Microsoft: We have 'high tens of thousands' of Azure customers

Summary: Microsoft is planning to host Dynamics CRM on Azure, according to a Microsoft Azure VP. And the expected Linux on Azure capability sounds like it is still on the roadmap, too.


Microsoft has been careful when sharing information about its Windows Azure customer counts. In 2010, the Redmondians said they had 10,000 Azure customers. In 2011, it was 31,000. (Microsoft officials declined to say if any of these were Microsoft users and how many were paying customers.)

On May 8, Microsoft Corporate Vice President of Azure Marketing Bob Kelly provided Merrill Lynch Technology Conference attendees with another tally tidbit. Kelly said Microsoft now has "high tens of thousands of customers" for Windows Azure, with "hundreds" of new customers being added daily. Again, Microsoft didn't (and won't) say whether this total includes any Microsoft customers and/or whether all of these customers are paying users.

(I got these datapoints from Directions on Microsoft analyst Rob Helm, who tweeted Kelly's remarks. I was unable to listen to Kelly's talk due to technical difficulties with the webcast. Update (May 9): I finally was able to listen to the webcast, and can verify Kelly said everything in Helm's tweets.)

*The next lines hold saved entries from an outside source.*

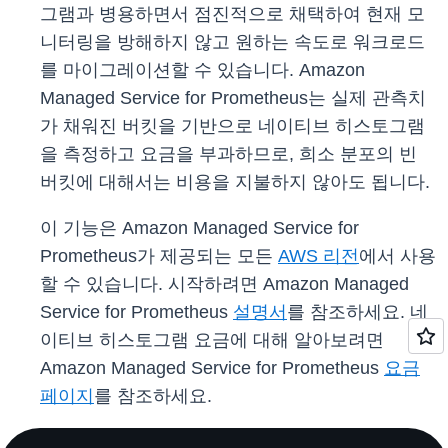
그램과 병용하면서 점진적으로 채택하여 현재 모
니터링을 방해하지 않고 원하는 속도로 워크로드
를 마이그레이션할 수 있습니다. Amazon
Managed Service for Prometheus는 실제 관측치
가 채워진 버킷을 기반으로 네이티브 히스토그램
을 측정하고 요금을 부과하므로, 희소 분포의 빈
버킷에 대해서는 비용을 지불하지 않아도 됩니다.
이 기능은 Amazon Managed Service for
Prometheus가 제공되는 모든
AWS 리전
에서 사용
할 수 있습니다. 시작하려면 Amazon Managed
Service for Prometheus
설명서
를 참조하세요. 네
이티브 히스토그램 요금에 대해 알아보려면
Amazon Managed Service for Prometheus
요금
페이지
를 참조하세요.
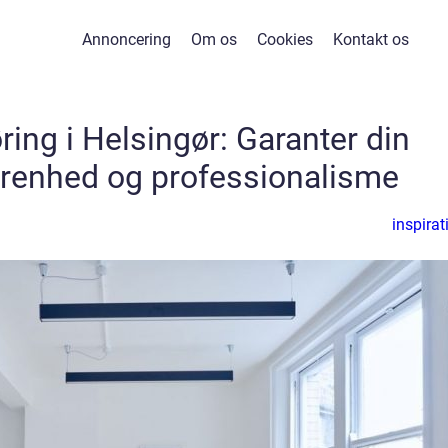
Annoncering
Om os
Cookies
Kontakt os
ing i Helsingør: Garanter din
renhed og professionalisme
inspirat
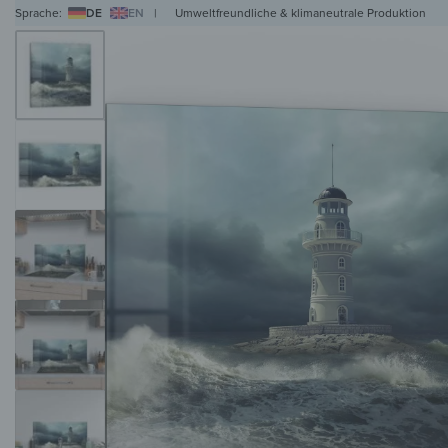
Sprache:
DE
EN
|
Umweltfreundliche & klimaneutrale Produktion
WANDBILDER
WANDUHREN
MAGNETTAFELN
HERDABDECKPLATTEN
KL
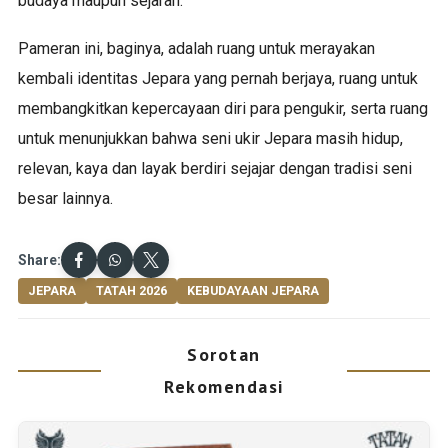
budaya maupun sejarah.
Pameran ini, baginya, adalah ruang untuk merayakan
kembali identitas Jepara yang pernah berjaya, ruang untuk
membangkitkan kepercayaan diri para pengukir, serta ruang
untuk menunjukkan bahwa seni ukir Jepara masih hidup,
relevan, kaya dan layak berdiri sejajar dengan tradisi seni
besar lainnya.
Share:
JEPARA
TATAH 2026
KEBUDAYAAN JEPARA
Sorotan
Rekomendasi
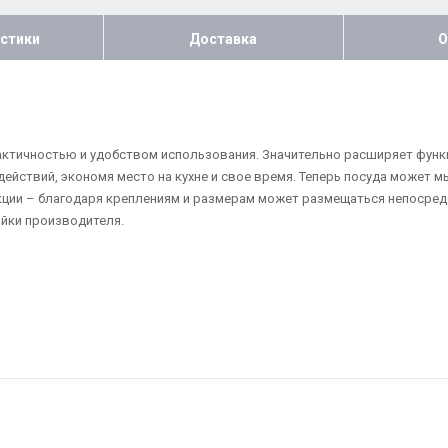
стики
Доставка
О
ктичностью и удобством использования. Значительно расширяет функц
ействий, экономя место на кухне и свое время. Теперь посуда может м
кции – благодаря креплениям и размерам может размещаться непосредс
йки производителя.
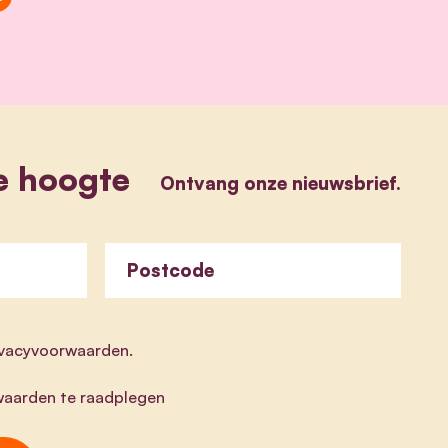
e hoogte
Ontvang onze nieuwsbrief.
Postcode
rivacyvoorwaarden.
aarden te raadplegen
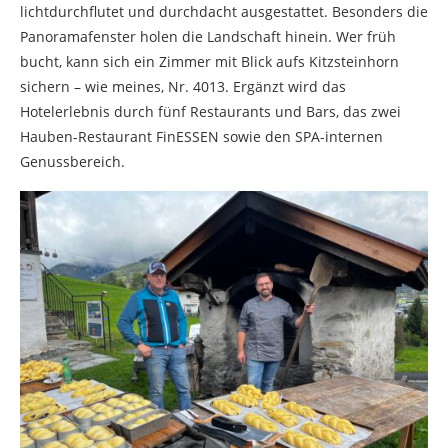
lichtdurchflutet und durchdacht ausgestattet. Besonders die
Panoramafenster holen die Landschaft hinein. Wer früh
bucht, kann sich ein Zimmer mit Blick aufs Kitzsteinhorn
sichern – wie meines, Nr. 4013. Ergänzt wird das
Hotelerlebnis durch fünf Restaurants und Bars, das zwei
Hauben-Restaurant FinESSEN sowie den SPA-internen
Genussbereich.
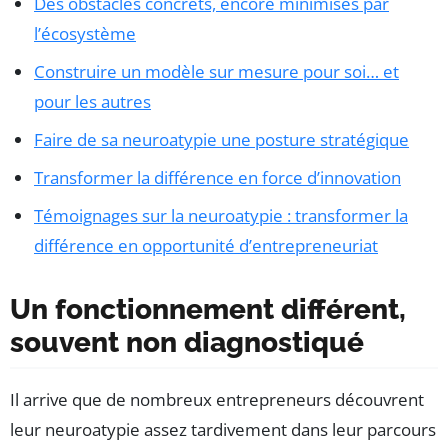
Des obstacles concrets, encore minimisés par
l’écosystème
Construire un modèle sur mesure pour soi… et
pour les autres
Faire de sa neuroatypie une posture stratégique
Transformer la différence en force d’innovation
Témoignages sur la neuroatypie : transformer la
différence en opportunité d’entrepreneuriat
Un fonctionnement différent,
souvent non diagnostiqué
Il arrive que de nombreux entrepreneurs découvrent
leur neuroatypie assez tardivement dans leur parcours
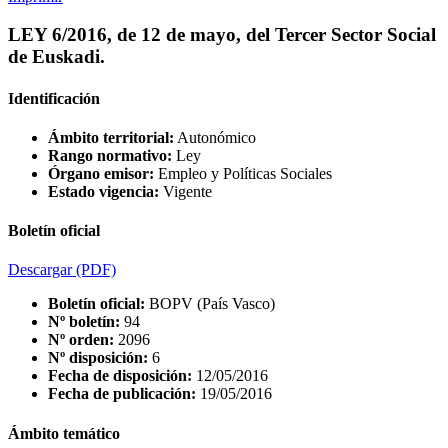
LEY 6/2016, de 12 de mayo, del Tercer Sector Social
de Euskadi.
Identificación
Ámbito territorial:
Autonómico
Rango normativo:
Ley
Órgano emisor:
Empleo y Políticas Sociales
Estado vigencia:
Vigente
Boletín oficial
Descargar
(PDF)
Boletín oficial:
BOPV (País Vasco)
Nº boletín:
94
Nº orden:
2096
Nº disposición:
6
Fecha de disposición:
12/05/2016
Fecha de publicación:
19/05/2016
Ámbito temático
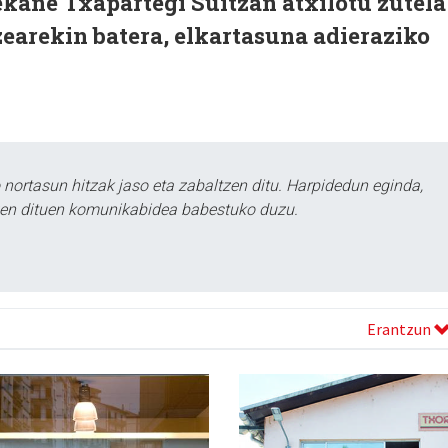
ekane Txapartegi Suitzan atxilotu zutela
zearekin batera, elkartasuna adieraziko
ortasun hitzak jaso eta zabaltzen ditu. Harpidedun eginda,
tzen dituen komunikabidea babestuko duzu.
Erantzun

The latest customer count wasn't the only Azure news Kelly shared. He also said, again, according to Helm's tweet, that Microsoft's Dynamics CRM service will be hosted on Windows Azure before the end of calendar 2012. Currently, Dynamics CRM is hosted in Microsoft datacenters, and pieces of it are already on Azure, but the core service itself is not hosted on Azure. Microsoft officials have said repeatedly that the company planned to move Dynamics CRM to Azure but have consistently declined to say when. (I asked again today but so far no response from the CRM team.)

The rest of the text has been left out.